The area determination unit may determine the map display area based on a predetermined route.

As a second aspect, the map display device according to another aspect of the invention may use the route search result for this predetermined route.

A third aspect is the map display device according to the other aspects 1 and 2 of the present invention, wherein the area determination unit is a predetermined amount from the edge of the road when the current position is on the road. It is a map display device that determines a recessed area as a map display area.

A fourth aspect is the map display device according to the other aspects 1 to 3 of the invention, wherein the area determination unit is configured to display a predetermined distance ahead of the road when the current position is on the road.

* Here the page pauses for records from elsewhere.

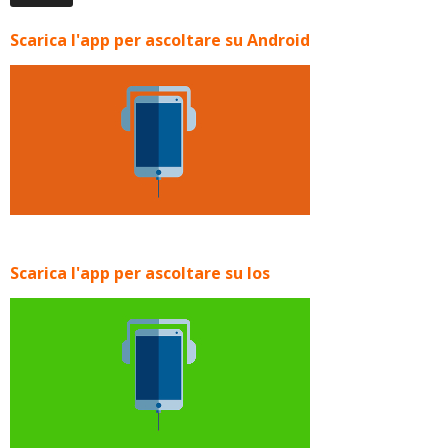
Scarica l'app per ascoltare su Android
Scarica l'app per ascoltare su Ios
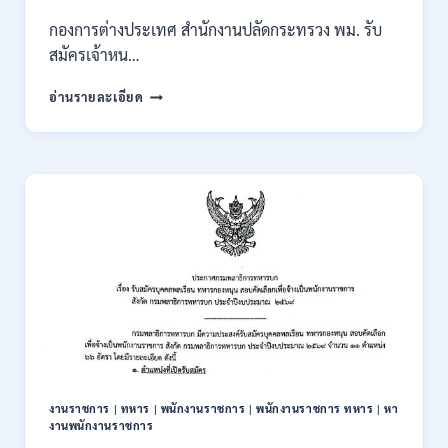
และ
กองการต่างประเทศ สำนักงานปลัดกระทรวง พม. รับ
ส่วน
สมัครเจ้าหน…
ภูมิภาค
/
กระทรวง
อ่านรายละเอียด
สมัคร
การ
ONLINE
พัฒนา
18
สังคม
สิงหาคม
และ
–
ความ
7
มั่นคง
กันยายน
ของ
2569
มนุษย์
เปิด
รับ
สมัคร
บุคคล
เพื่อ
ปฏิบัติ
งาน
งานราชการ
|
ทหาร
|
พนักงานราชการ
|
พนักงานราชการ ทหาร
|
หา
ป.ตรี
งานพนักงานราชการ
ทุก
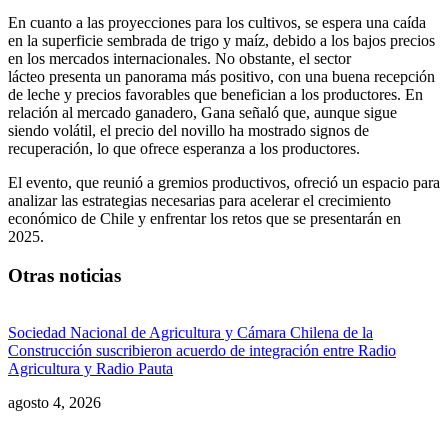
En cuanto a las proyecciones para los cultivos, se espera una caída
en la superficie sembrada de trigo y maíz, debido a los bajos precios
en los mercados internacionales. No obstante, el sector
lácteo presenta un panorama más positivo, con una buena recepción
de leche y precios favorables que benefician a los productores. En
relación al mercado ganadero, Gana señaló que, aunque sigue
siendo volátil, el precio del novillo ha mostrado signos de
recuperación, lo que ofrece esperanza a los productores.
El evento, que reunió a gremios productivos, ofreció un espacio para
analizar las estrategias necesarias para acelerar el crecimiento
económico de Chile y enfrentar los retos que se presentarán en
2025.
Otras noticias
Sociedad Nacional de Agricultura y Cámara Chilena de la
Construcción suscribieron acuerdo de integración entre Radio
Agricultura y Radio Pauta
agosto 4, 2026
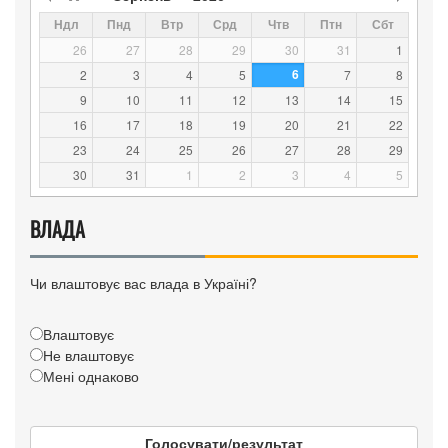
Ндл
Пнд
Втр
Срд
Чтв
Птн
Сбт
26
27
28
29
30
31
1
6
2
3
4
5
7
8
9
10
11
12
13
14
15
16
17
18
19
20
21
22
23
24
25
26
27
28
29
30
31
1
2
3
4
5
ВЛАДА
Чи влаштовує вас влада в Україні?
Влаштовує
Не влаштовує
Мені однаково
Голосувати/результат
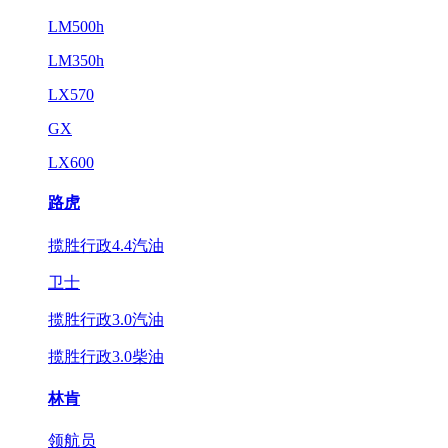
LM500h
LM350h
LX570
GX
LX600
路虎
揽胜行政4.4汽油
卫士
揽胜行政3.0汽油
揽胜行政3.0柴油
林肯
领航员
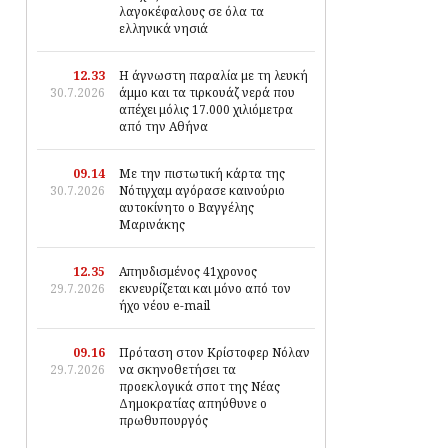
λαγοκέφαλους σε όλα τα
ελληνικά νησιά
12.33
Η άγνωστη παραλία με τη λευκή
30.7.2026
άμμο και τα τιρκουάζ νερά που
απέχει μόλις 17.000 χιλιόμετρα
από την Αθήνα
09.14
Με την πιστωτική κάρτα της
30.7.2026
Νότιγχαμ αγόρασε καινούριο
αυτοκίνητο ο Βαγγέλης
Μαρινάκης
12.35
Απηυδισμένος 41χρονος
29.7.2026
εκνευρίζεται και μόνο από τον
ήχο νέου e-mail
09.16
Πρόταση στον Κρίστοφερ Νόλαν
29.7.2026
να σκηνοθετήσει τα
προεκλογικά σποτ της Νέας
Δημοκρατίας απηύθυνε ο
πρωθυπουργός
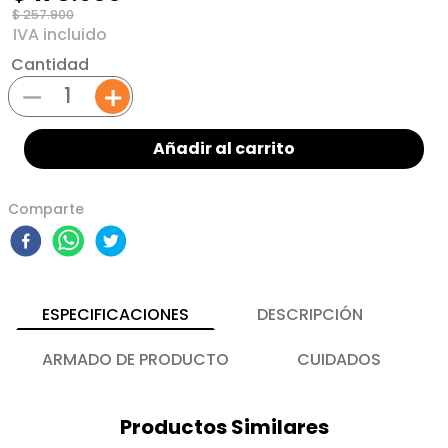
$
257
.
900
Cantidad
－
＋
Añadir al carrito
Comparte
ESPECIFICACIONES
DESCRIPCIÓN
ARMADO DE PRODUCTO
CUIDADOS
Productos Similares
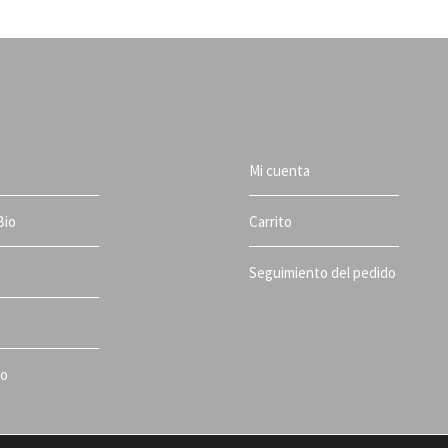
Mi cuenta
Bio
Carrito
Seguimiento del pedido
to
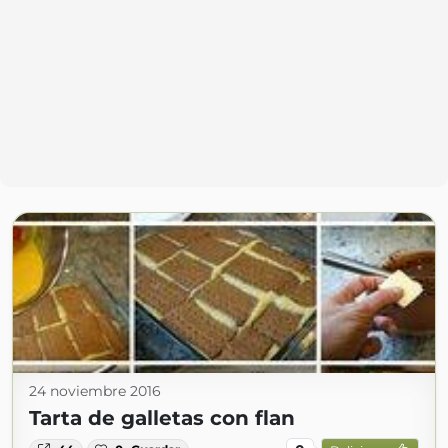
24 noviembre 2016
Tarta de galletas con flan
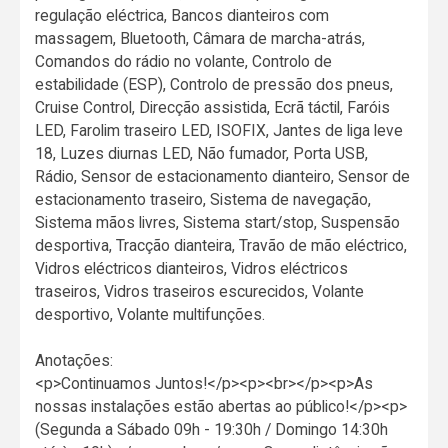
regulação eléctrica, Bancos dianteiros com
massagem, Bluetooth, Câmara de marcha-atrás,
Comandos do rádio no volante, Controlo de
estabilidade (ESP), Controlo de pressão dos pneus,
Cruise Control, Direcção assistida, Ecrã táctil, Faróis
LED, Farolim traseiro LED, ISOFIX, Jantes de liga leve
18, Luzes diurnas LED, Não fumador, Porta USB,
Rádio, Sensor de estacionamento dianteiro, Sensor de
estacionamento traseiro, Sistema de navegação,
Sistema mãos livres, Sistema start/stop, Suspensão
desportiva, Tracção dianteira, Travão de mão eléctrico,
Vidros eléctricos dianteiros, Vidros eléctricos
traseiros, Vidros traseiros escurecidos, Volante
desportivo, Volante multifunções.
Anotações:
<p>Continuamos Juntos!</p><p><br></p><p>As
nossas instalações estão abertas ao público!</p><p>
(Segunda a Sábado 09h - 19:30h / Domingo 14:30h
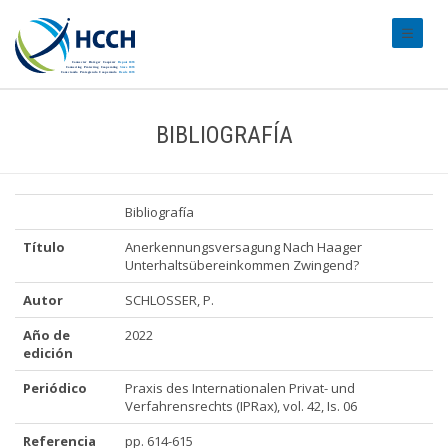
#transl
BIBLIOGRAFÍA
Bibliografía
Título
Anerkennungsversagung Nach Haager
Unterhaltsübereinkommen Zwingend?
Autor
SCHLOSSER, P.
Año de
2022
edición
Periódico
Praxis des Internationalen Privat- und
Verfahrensrechts (IPRax), vol. 42, Is. 06
Referencia
pp. 614-615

It is a map display device that determines a front area as a map display area.

The map display device according to another aspect 4 of the invention may be provided with a moving means reflecting section for determining the predetermined distance ahead of the road according to the moving means.

A fifth aspect is the map display device according to the other aspects 1 to 4 of the present invention, wherein the area determining unit determines the number of intersections in front of the road when the current position is on the road. It is a map display device which determines the map display area based on.

A sixth aspect is the map display device according to the other aspects 1 to 5 of the present invention, wherein the area determining unit determines the distance to the nearest intersection when the current position is on a road. The map display device determines a predetermined area around the intersection as a map display area when the predetermined range is reached.

The area determining unit may use the distance to the nearest right turn intersection or left turn intersection.

[0037]

BEST MODE FOR CARRYING OUT THE INVENTION Hereinafter, embodiments of the present invention will be described in the following order based on Examples. A. First Example: B. Second Embodiment: C.I. Third Example: D. Fourth embodiment:

A. First Embodiment: FIG. 1 is a schematic configuration diagram of a map display device. The map display device 100 acquires the map data to be displayed from the map server SRV via the network INT. In addition, the map display device 100
Is GPS (Global Positioning)
System) Other sensing functions can be used to compare map data with one's own position. The user can cause the map display device 100 to display a map using the remote controller 103, the operation panel 101, or the like. The map display device 100 performs processing for three-dimensionally displaying a map based on a user's instruction. Here, the map display device 100 includes the display device 102, and can provide the map display to the user while including the three-dimensional display in at least a part thereof.

FIG. 1 also shows the functional block configuration of the map display device 100. The map display device 100 is a CPU
Further, the control unit 200 is configured as a microcomputer including a memory and the like, and the functional blocks illustrated in the figure are configured as software as the functions of the control unit 200. However, each functional block may be configured by hardware.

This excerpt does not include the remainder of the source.